Va ricordato a questo punto che il 28 e il 29 giugno, sempre a Bruxelles, i leader dei ventotto Paesi Ue discuteranno anche di altre materie fondamentali come sicurezza, difesa, economia e (in assenza dei britannici) dello stato dei negoziati sulla Brexit. Ed è facile prevedere che si assisterà a spaccature anche profonde e che si vedranno all'opera fronti contrapposti su temi di primaria importanza. Sulla questione migratoria questi fronti sono già ben delineati: quello tra Francia, Germania e Spagna da una parte e quello - con importanti distinguo - tra Italia, blocco di Visegrad e Austria dall'altra. In mezzo, come un cuneo che toglie il sonno ad Angela Merkel, c'è il leader bavarese Horst Seehofer (che è anche il ministro dell'Interno tedesco), pronto a far respingere alla frontiera i migranti registrati altrove, in pieno disaccordo con una Cancelliera più dialogante.

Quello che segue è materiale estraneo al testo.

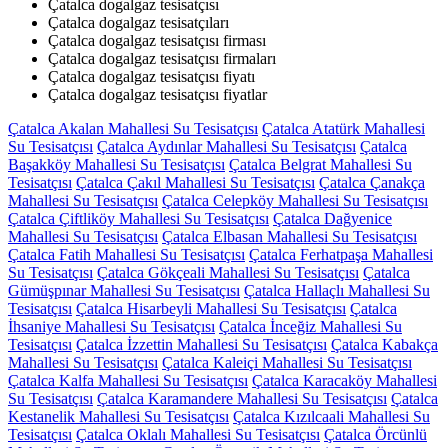
Çatalca dogalgaz tesisatçısı
Çatalca dogalgaz tesisatçıları
Çatalca dogalgaz tesisatçısı firması
Çatalca dogalgaz tesisatçısı firmaları
Çatalca dogalgaz tesisatçısı fiyatı
Çatalca dogalgaz tesisatçısı fiyatlar
Çatalca Akalan Mahallesi Su Tesisatçısı
Çatalca Atatürk Mahallesi
Su Tesisatçısı
Çatalca Aydınlar Mahallesi Su Tesisatçısı
Çatalca
Başakköy Mahallesi Su Tesisatçısı
Çatalca Belgrat Mahallesi Su
Tesisatçısı
Çatalca Çakıl Mahallesi Su Tesisatçısı
Çatalca Çanakça
Mahallesi Su Tesisatçısı
Çatalca Celepköy Mahallesi Su Tesisatçısı
Çatalca Çiftliköy Mahallesi Su Tesisatçısı
Çatalca Dağyenice
Mahallesi Su Tesisatçısı
Çatalca Elbasan Mahallesi Su Tesisatçısı
Çatalca Fatih Mahallesi Su Tesisatçısı
Çatalca Ferhatpaşa Mahallesi
Su Tesisatçısı
Çatalca Gökçeali Mahallesi Su Tesisatçısı
Çatalca
Gümüşpınar Mahallesi Su Tesisatçısı
Çatalca Hallaçlı Mahallesi Su
Tesisatçısı
Çatalca Hisarbeyli Mahallesi Su Tesisatçısı
Çatalca
İhsaniye Mahallesi Su Tesisatçısı
Çatalca İnceğiz Mahallesi Su
Tesisatçısı
Çatalca İzzettin Mahallesi Su Tesisatçısı
Çatalca Kabakça
Mahallesi Su Tesisatçısı
Çatalca Kaleiçi Mahallesi Su Tesisatçısı
Çatalca Kalfa Mahallesi Su Tesisatçısı
Çatalca Karacaköy Mahallesi
Su Tesisatçısı
Çatalca Karamandere Mahallesi Su Tesisatçısı
Çatalca
Kestanelik Mahallesi Su Tesisatçısı
Çatalca Kızılcaali Mahallesi Su
Tesisatçısı
Çatalca Oklalı Mahallesi Su Tesisatçısı
Çatalca Örcünlü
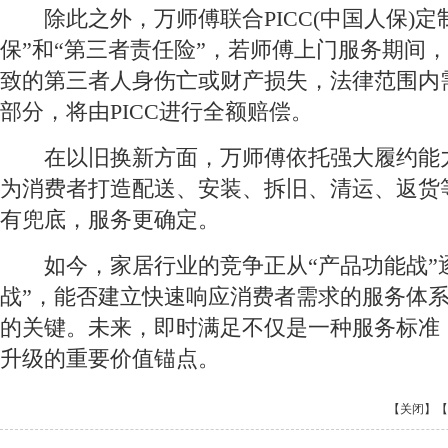
除此之外，万师傅联合PICC(中国人保)定
保”和“第三者责任险”，若师傅上门服务期间
致的第三者人身伤亡或财产损失，法律范围内
部分，将由PICC进行全额赔偿。
在以旧换新方面，万师傅依托强大履约能
为消费者打造配送、安装、拆旧、清运、返货
有兜底，服务更确定。
如今，家居行业的竞争正从“产品功能战”逐
战”，能否建立快速响应消费者需求的服务体
的关键。未来，即时满足不仅是一种服务标准
升级的重要价值锚点。
【关闭】
【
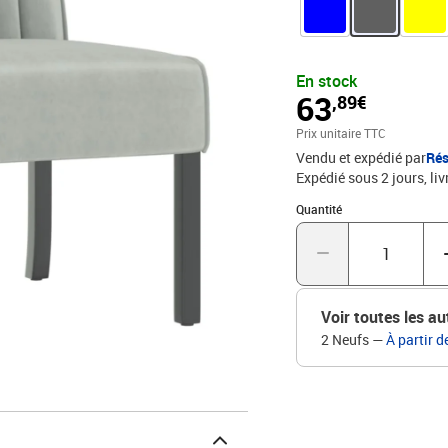
confortable : dotée d'un
d'appoint vous offre le 
bois donnent au fauteuil
stabilité. De plus, le ca
En stock
clairMatériau : velours 
63
,89€
remplissage : mousseDim
siège : 47 cmLargeur du 
Prix unitaire TTC
de charge maximale (par
Vendu et expédié par
Rés
Expédié sous 2 jours
liv
Quantité : 1
Quantité
Voir toutes les au
2 Neufs
—
À partir d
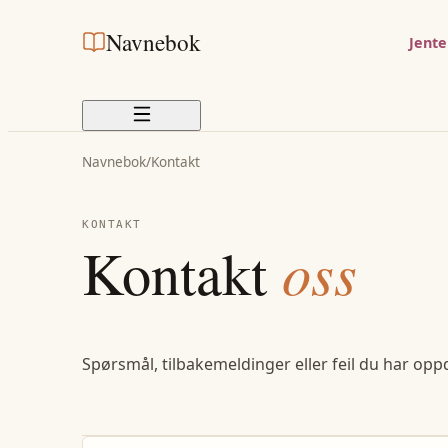
Navnebok
Jent
Navnebok
/
Kontakt
KONTAKT
Kontakt
oss
Spørsmål, tilbakemeldinger eller feil du har opp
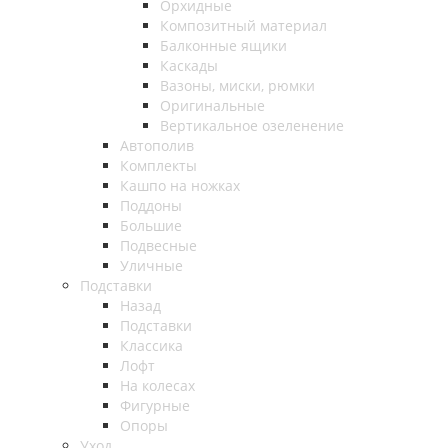
Орхидные
Композитный материал
Балконные ящики
Каскады
Вазоны, миски, рюмки
Оригинальные
Вертикальное озеленение
Автополив
Комплекты
Кашпо на ножках
Поддоны
Большие
Подвесные
Уличные
Подставки
Назад
Подставки
Классика
Лофт
На колесах
Фигурные
Опоры
Уход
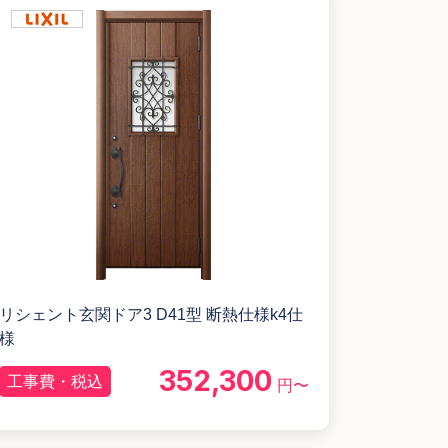
リシェント玄関ドア3 D41型 断熱仕様k4仕
様
352,300
工事費・税込
円〜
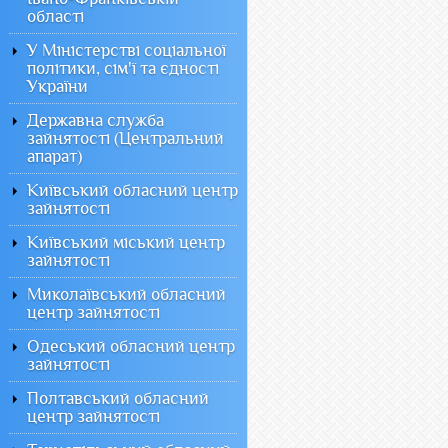
області
У Міністерстві соціальної
політики, сім'ї та єдності
України
Державна служба
зайнятості (Центральний
апарат)
Київський обласний центр
зайнятості
Київський міський центр
зайнятості
Миколаївський обласний
центр зайнятості
Одеський обласний центр
зайнятості
Полтавський обласний
центр зайнятості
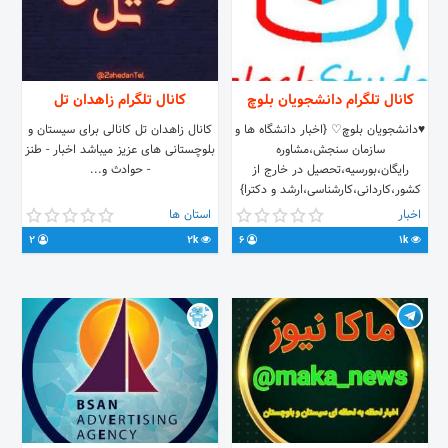
کانال تلگرام دانشجویان بلوچ
کانال تلگرام زاهدان تل
♥️دانشجویان بلوچ♡ {اخبار دانشگاه ها و
کانال زاهدان تل کانالی برای سیستان و
سازمان سنجش،مشاوره
بلوچستانی های عزیز میباشد اخبار - طنز
رایگان،بورسیه،تحصیل در خارج از
- حوادث و...
کشور،کاردانی،کارشناسی،ارشد و دکترا}
♥️بلوچستان♥️ ادمین: @baloch_a
اخبار
استان ها
2
2k
6
1k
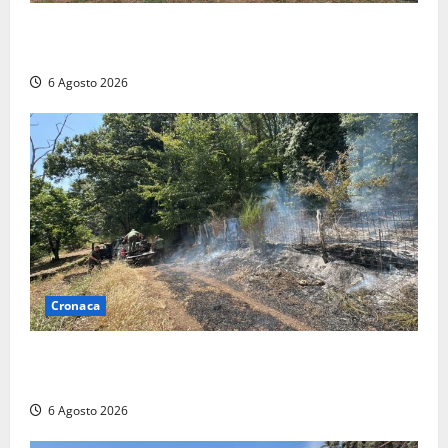
Civitavecchia – Vasto incendio al Sasso, maxi
mobilitazione di soccorsi
6 Agosto 2026
Cronaca
Principio di incendio nella Riserva del Lago di Vico:
sul posto tracce di bivacchi abusivi
6 Agosto 2026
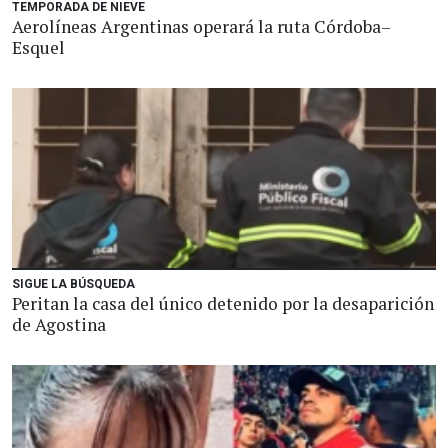
TEMPORADA DE NIEVE
Aerolíneas Argentinas operará la ruta Córdoba–
Esquel
SIGUE LA BÚSQUEDA
Peritan la casa del único detenido por la desaparición
de Agostina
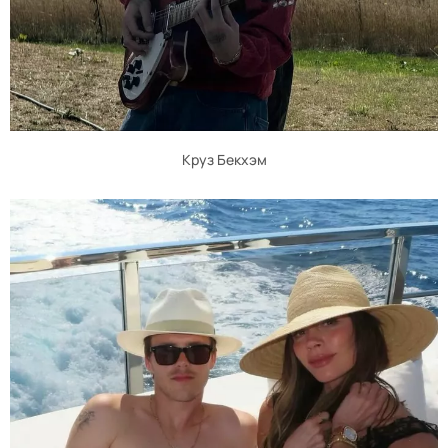
Круз Бекхэм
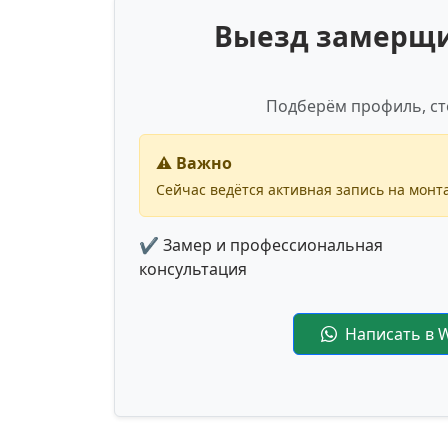
Выезд замерщик
Подберём профиль, ст
⚠️ Важно
Сейчас ведётся активная запись на монта
✔ Замер и профессиональная
консультация
Написать в 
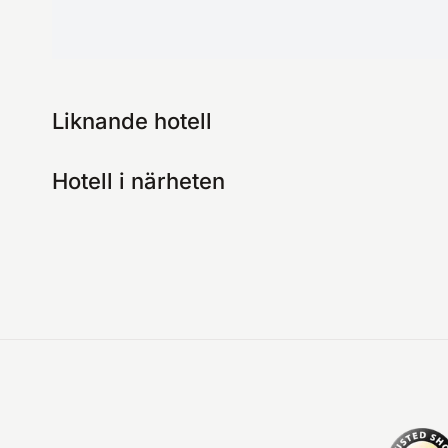
Liknande hotell
Hotell i närheten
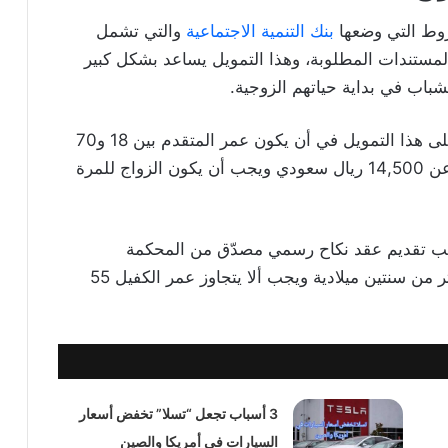
وط التي وضعها
بنك التنمية الاجتماعية
والتي تشمل
مستندات المطلوبة، وهذا التمويل يساعد بشكل كبير
باب في بداية حياتهم الزوجية.
وتتمثل الشروط والمتطلبات الأساسية للتقديم على هذا التمويل في أن يكون عمر المتقدم بين 18 و70
عامًا، كما يجب ألا يزيد الدخل الشهري للمتقدم عن 14,500 ريال سعودي ويجب أن يكون الزواج للمرة
جب تقديم عقد نكاح رسمي مصدّق من المحكمة
المختصة، على ألا يكون قد مضى على تاريخه أكثر من سنتين ميلادية ويجب ألا يتجاوز عمر الكفيل 55
3 أسباب تجعل “تسلا” تخفض أسعار
السيارات في أمريكا والصين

Ieri Macron ha ricevuto il nuovo premier socialista spagnolo Pedro Sanchez e lo ha ringraziato per il «ruolo umanitario» che sta svolgendo. La strategia dell'Eliseo è chiara, ed emerge dai punti della dichiarazione comune rilasciata con Sanchez: non esiste una crisi migratoria, bensì una crisi politica suscitata da estremisti (i governanti italiani e di Paesi mitteleuropei come Ungheria e Polonia, ma il messaggio è diretto anche a Vienna) che soffiano sul fuoco con biechi obiettivi di consenso elettorale; questa crisi non va gestita spaccando l'Europa ma unendola e fornendo soluzioni europee. Ed eccole, queste soluzioni proposte da Parigi e condivise da Madrid e Berlino: «centri di sbarco chiusi su suolo europeo» (cioè italiano, ndr) gestiti con fondi europei dove si dovrà «esaminare con rapidità la situazione degli immigrati, distinguendo chi ha diritto di restare da chi dovrà essere rispedito in patria».
Macron intenderebbe così superare il suo vero punto di disaccordo polemico con l'Italia, ovvero la nostra tolleranza verso chi arriva senza il diritto allo status di profugo, e che poi cerca di proseguire verso altri Paesi Ue contando sul nostro lassismo. Ma finge di non sapere che quasi tutti i migranti sbarcano senza documenti e che rimandarli in patria è impresa quasi sempre impossibile. Insiste inoltre (d'accordo almeno in questo con Salvini) sulle sanzioni ai Paesi Ue che rifiutano la redistribuzione, ma si dimentica che il primo Paese inottemperante è il suo e finisce col proporre che chi (come ad esempio l'Austria) insisterà nel rifiuto «potrà compensare in qualche modo», ad esempio fornendo più uomini e mezzi per il controllo delle frontiere esterne dell'Ue.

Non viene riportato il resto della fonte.